Les plages bretonnes se recouvrent souvent d’algues vertes à cause d’un excédent de nitrates généré par l’agriculture. Dans cette région où l’agroalimentaire fournit plus de 140 000 emplois, le recours des agriculteur·ices aux engrais azotés – qui libèrent des nitrates dans le sol et dans l’eau – a fortement augmenté à partir des années 1960.

Des algues vertes en baie de Saint-Brieuc (Côtes-d’Armor), en 2020. © Denis Brothier/Flickr

Âgé de 50 ans et adepte du trail, Jean-René Auffray s’était vraisemblablement aventuré dans la vasière envahie d’algues vertes pour secourir son chien.

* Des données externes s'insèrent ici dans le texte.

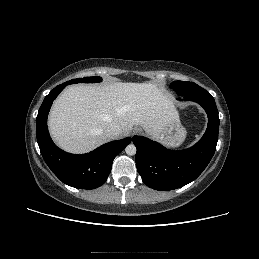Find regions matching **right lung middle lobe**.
<instances>
[{
    "label": "right lung middle lobe",
    "instance_id": "obj_1",
    "mask_svg": "<svg viewBox=\"0 0 259 259\" xmlns=\"http://www.w3.org/2000/svg\"><path fill=\"white\" fill-rule=\"evenodd\" d=\"M101 78L100 77H85V78H78V79H72L70 81H67L68 84H74V83H95V82H100Z\"/></svg>",
    "mask_w": 259,
    "mask_h": 259
}]
</instances>
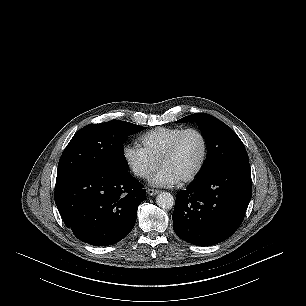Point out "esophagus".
I'll use <instances>...</instances> for the list:
<instances>
[{
  "label": "esophagus",
  "instance_id": "1",
  "mask_svg": "<svg viewBox=\"0 0 306 306\" xmlns=\"http://www.w3.org/2000/svg\"><path fill=\"white\" fill-rule=\"evenodd\" d=\"M159 192H160V190H156V189H148L147 190V193L150 196H154V195L158 194Z\"/></svg>",
  "mask_w": 306,
  "mask_h": 306
}]
</instances>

En apprenant le lieu du décès – une partie de la baie de Saint-Brieuc fréquemment sujette aux marées vertes –, des associations s’étaient interrogées sur le lien avec les algues vertes qui, en se décomposant, émettent du sulfure d’hydrogène, un gaz potentiellement mortel à forte dose. La famille de la victime avait saisi la justice administrative en juillet 2019 pour demander réparation auprès de la commune d’Hillion, de l’agglomération de Saint-Brieuc et de l’État, réclamant près de 600 000 euros d’indemnisation des préjudices subis.

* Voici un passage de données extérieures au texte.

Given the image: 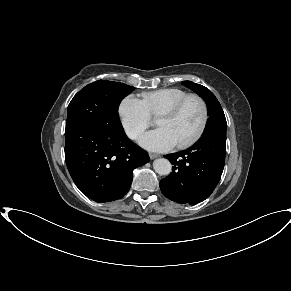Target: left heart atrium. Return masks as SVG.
Returning <instances> with one entry per match:
<instances>
[{
    "label": "left heart atrium",
    "instance_id": "left-heart-atrium-1",
    "mask_svg": "<svg viewBox=\"0 0 291 291\" xmlns=\"http://www.w3.org/2000/svg\"><path fill=\"white\" fill-rule=\"evenodd\" d=\"M140 144L151 151H168L176 146L175 141L163 128H157L146 133L141 139Z\"/></svg>",
    "mask_w": 291,
    "mask_h": 291
}]
</instances>
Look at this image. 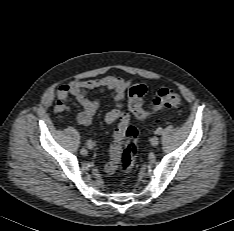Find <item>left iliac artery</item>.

Une indemnisation partielle

En novembre 2022, le tribunal administratif de Rennes (Ille-et-Vilaine) avait rejeté en bloc les demandes d’indemnisation de la famille. «M. Auffray est décédé d’une insuffisance respiratoire brutale qui aurait pu être due à une exposition aux algues vertes ou à un arrêt cardiaque», avait alors déclaré le rapporteur public. Ses proches avaient fait appel du jugement «en demandant uniquement la condamnation de l’État à les indemniser», rappelle la cour ce mardi 24 juin.

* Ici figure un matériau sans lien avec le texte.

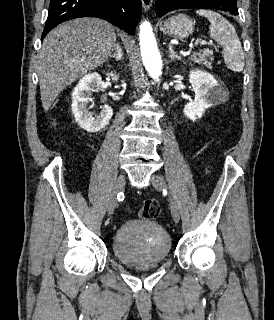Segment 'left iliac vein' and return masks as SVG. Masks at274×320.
I'll return each mask as SVG.
<instances>
[{
    "label": "left iliac vein",
    "instance_id": "obj_1",
    "mask_svg": "<svg viewBox=\"0 0 274 320\" xmlns=\"http://www.w3.org/2000/svg\"><path fill=\"white\" fill-rule=\"evenodd\" d=\"M151 183H152L153 187L159 191L167 188V185H166L164 179L159 175H152ZM170 208H171V214H172L174 222L178 223L180 220V211H179L177 203L172 198L170 199Z\"/></svg>",
    "mask_w": 274,
    "mask_h": 320
}]
</instances>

Aujourd’hui, la cour administrative d’appel de Nantes indique, «en se fondant notamment sur plusieurs pièces qui n’avaient pas été présentées au tribunal administratif de Rennes, que le décès de la victime, qui est survenu instantanément et a été causé par un œdème pulmonaire massif et fulgurant, ne pouvait s’expliquer autrement que par une intoxication mortelle par inhalation d’hydrogène sulfuré à des taux de concentration très élevés.»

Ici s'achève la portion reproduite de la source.